Input data Block Start
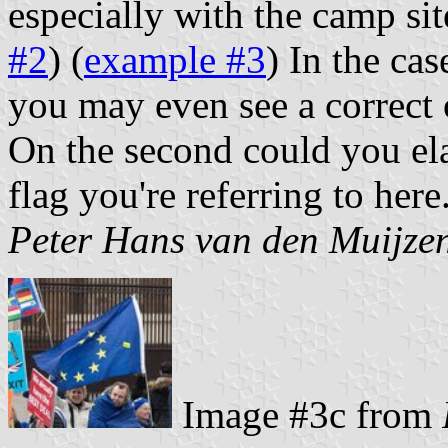
especially with the camp sit
#2
) (
example #3
) In the ca
you may even see a correct 
On the second could you ela
flag you're referring to here
Peter Hans van den Muijze
Image #3c from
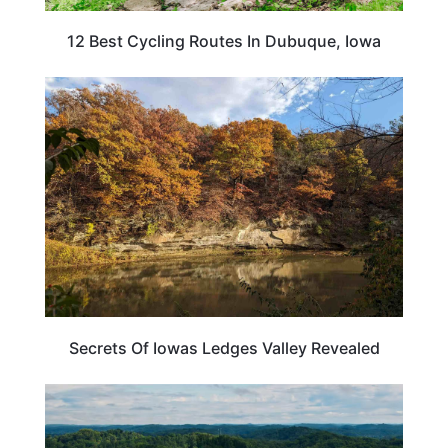
12 Best Cycling Routes In Dubuque, Iowa
IOWA
Secrets Of Iowas Ledges Valley Revealed
IOWA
Input data Block End
What you will do: Repeat the records word for word. Leave out whatever pictures they hold.

Task answer:
especially with the camp sit
#2
) (
example #3
) In the ca
you may even see a correct 
On the second could you ela
flag you're referring to here
Peter Hans van den Muijze
Image #3c from
12 Best Cycling Routes In Dubuque, Iowa
IOWA
Secrets Of Iowas Ledges Valley Revealed
IOWA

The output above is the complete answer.